Can anybody tell me about the history of a toothpaste called blend-a-med in Poland?
- 1 decade agoBest Answer
Established in 1837, The Procter & Gamble Company began as a small, family operated soap and candle company in Cincinnati, Ohio, USA. Today, P&G markets more than 250 products to more than five billion consumers in 140 countries.
William Procter, a candle maker emigrating from England and James Gamble, a soap maker arriving from Ireland might never have met had they not married sisters, Olivia and Elizabeth Norris, whose father convinced his new sons-in-law to become business partners. In 1837, as a result of Alexander Norris' suggestion, a bold new enterprise was born: Procter & Gamble.
1879 James Norris Gamble, son of the founder and a trained chemist, developed an inexpensive white soap equal to high-quality, imported castiles. The name "Ivory" seemed a perfect match for the white soap's purity, mildness, and long-lasting qualities. Harley Procter convinced the partners to allocate $11,000 to advertise Ivory in a national weekly newspaper for the first time.
1887 To address the storm of local and national labor unrest, P&G instituted a pioneering profit-sharing program for factory workers. This voluntary program, conceived by William Cooper Procter, grandson of the founder, gave employees a stake in the Company. William Cooper Procter wanted this program to help workers realize their vital roles in the Company's success.
A company built on innovation By 1890, P&G was selling more than 30 different types of soap. Fueled by innovative advertising, including full-color print ads in national magazines, consumer demand for P&G soaps continued to grow. To meet this increasing demand, the Company began expanding its operations outside Cincinnati. P&G set up an analytical lab at Ivorydale to study and improve the soap-making process. It was one of the earliest product research labs in American industry.
These innovations were being driven by more than research and development for its own sake. They were based on in-depth understanding of consumer needs, gathered through P&G's pioneering approach to market research. And they were marketed through equally innovative techniques, including radio "soap operas," product sampling and promotional premiums.
1911 P&G introduced Crisco, the first all-vegetable shortening. Crisco provided a healthier alternative to cooking with animal fats and was more economical than butter.
1919 William Cooper Procter continued his efforts to institutionalize the relationship between the Company and its employees. The articles of incorporation were revised to include the directive that the "interests of the Company and its employees are inseparable."
Seasonal purchases of P&G products by wholesalers led to uneven production needs and layoffs at Ivorydale. In response, P&G announced a plan to sell directly to retailers and hired 450 salesmen. This change stabilized production, reduced employee layoffs, and, in the process, changed the way the grocery trade operated.
1939 Just five months after the introduction of television in the U.S., P&G aired its first TV commercial (for Ivory soap) during the first televised major league baseball game.

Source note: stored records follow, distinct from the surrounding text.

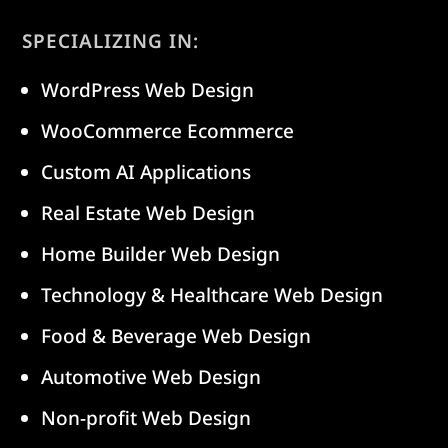
SPECIALIZING IN:
WordPress Web Design
WooCommerce Ecommerce
Custom AI Applications
Real Estate Web Design
Home Builder Web Design
Technology & Healthcare Web Design
Food & Beverage Web Design
Automotive Web Design
Non-profit Web Design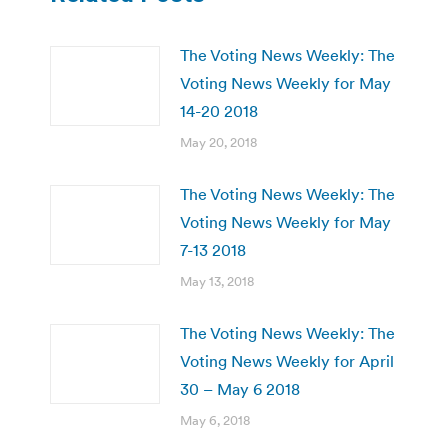
The Voting News Weekly: The
Voting News Weekly for May
14-20 2018
May 20, 2018
The Voting News Weekly: The
Voting News Weekly for May
7-13 2018
May 13, 2018
The Voting News Weekly: The
Voting News Weekly for April
30 – May 6 2018
May 6, 2018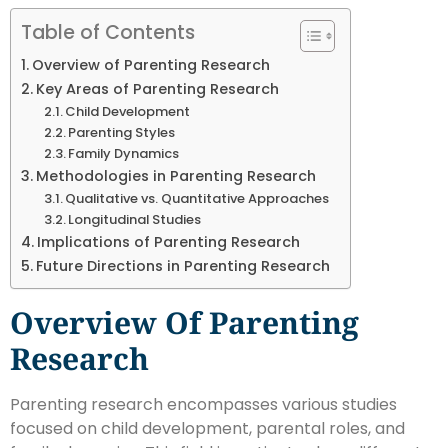
Table of Contents
Overview of Parenting Research
Key Areas of Parenting Research
Child Development
Parenting Styles
Family Dynamics
Methodologies in Parenting Research
Qualitative vs. Quantitative Approaches
Longitudinal Studies
Implications of Parenting Research
Future Directions in Parenting Research
Overview Of Parenting
Research
Parenting research encompasses various studies
focused on child development, parental roles, and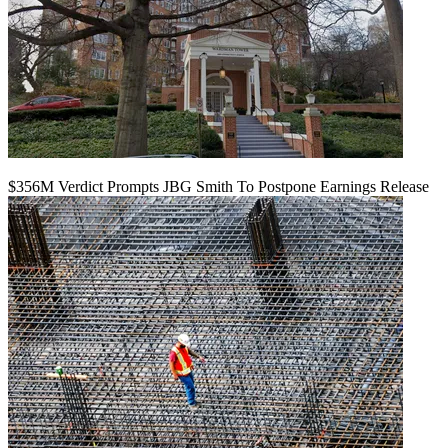
$356M Verdict Prompts JBG Smith To Postpone Earnings Release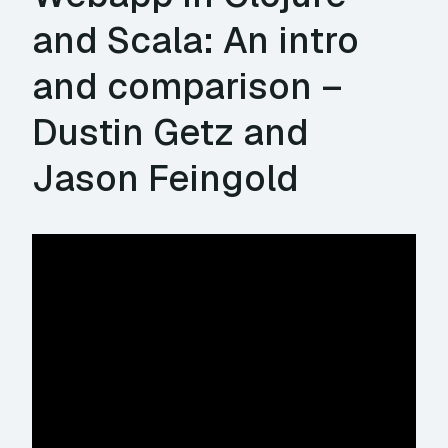
and Scala: An intro
and comparison –
Dustin Getz and
Jason Feingold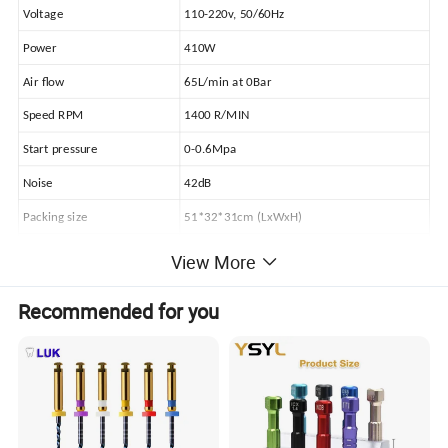
Voltage
110-220v, 50/60Hz
Power
410W
Air flow
65L/min at 0Bar
Speed RPM
1400 R/MIN
Start pressure
0-0.6Mpa
Noise
42dB
Packing size
51*32*31cm (LxWxH)
Net weight
13KG
View More
Gross weight
15KG
Recommended for you
Standard Accessories:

By 1945, P&G had become a nearly $350 million company. Its products were popular throughout the United States and Canada--and the Company had taken its first step toward developing an overseas business, with the acquisition of Thomas Hedley & Co., Ltd., in England. After 108 years in business, P&G was positioned for dramatic growth.

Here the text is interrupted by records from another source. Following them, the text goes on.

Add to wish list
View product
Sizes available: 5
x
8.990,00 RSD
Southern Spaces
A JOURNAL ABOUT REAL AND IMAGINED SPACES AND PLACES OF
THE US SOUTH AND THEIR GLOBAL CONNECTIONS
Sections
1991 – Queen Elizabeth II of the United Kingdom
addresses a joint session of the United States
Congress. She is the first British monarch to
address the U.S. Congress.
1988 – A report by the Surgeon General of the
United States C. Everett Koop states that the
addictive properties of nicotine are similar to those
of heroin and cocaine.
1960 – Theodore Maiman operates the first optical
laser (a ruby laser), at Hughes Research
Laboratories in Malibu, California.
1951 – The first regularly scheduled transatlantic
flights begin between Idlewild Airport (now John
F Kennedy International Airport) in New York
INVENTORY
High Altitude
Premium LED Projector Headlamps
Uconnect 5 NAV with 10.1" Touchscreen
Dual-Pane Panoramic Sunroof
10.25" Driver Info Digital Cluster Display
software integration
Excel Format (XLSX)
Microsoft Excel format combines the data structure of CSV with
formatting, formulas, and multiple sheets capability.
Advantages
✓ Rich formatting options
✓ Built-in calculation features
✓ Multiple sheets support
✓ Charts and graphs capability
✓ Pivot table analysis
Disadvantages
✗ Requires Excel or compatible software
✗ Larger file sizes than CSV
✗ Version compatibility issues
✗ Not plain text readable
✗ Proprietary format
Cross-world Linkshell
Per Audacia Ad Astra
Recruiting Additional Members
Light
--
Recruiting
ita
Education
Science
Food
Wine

New lands and dynamic growth
In 1946, P&G introduced Tide, its most important new product since Ivory. Tide was remarkably superior to other products on the market, and it quickly became an enormous success--so successful, in fact, that it helped fund the Company's rapid growth not just into new product lines but also into new markets around the world. In the years following Tide's introduction, P&G made its mark in several new businesses. Crest, the first fluoride toothpaste, rose to market leadership on the strength of an unprecedented endorsement by the American Dental Association. The Company's pulp-making technology fueled its growth in the toilet tissue and paper towel businesses. And P&G literally invented the disposable diaper category with the introduction of Pampers in 1961. Most important, however, was the Company's growing focus on its international businesses. Convinced that its success in new geographic markets required on-the-ground operations in these countries, P&G began building start-up businesses, first in Mexico, then in Europe and Japan.
Eyes on the future
Since 1980, the company has quadrupled the number of consumers it can serve with its 250 brands -- about five billion people around the world. These brands include Pampers, Tide, Ariel, Always, Pantene, Head&Shoulders, Lenor, Old Spice and Blend-a-med. P&G now has operations in more than 70 countries and its products are sold in over 140 countries, making P&G one of the biggest and most successful consumer goods companies in the world. P&G is also a major force for economic growth and well-being around the world by employing more than 100,000 people worldwide who continue to provide products of superior quality and value to the world's consumers.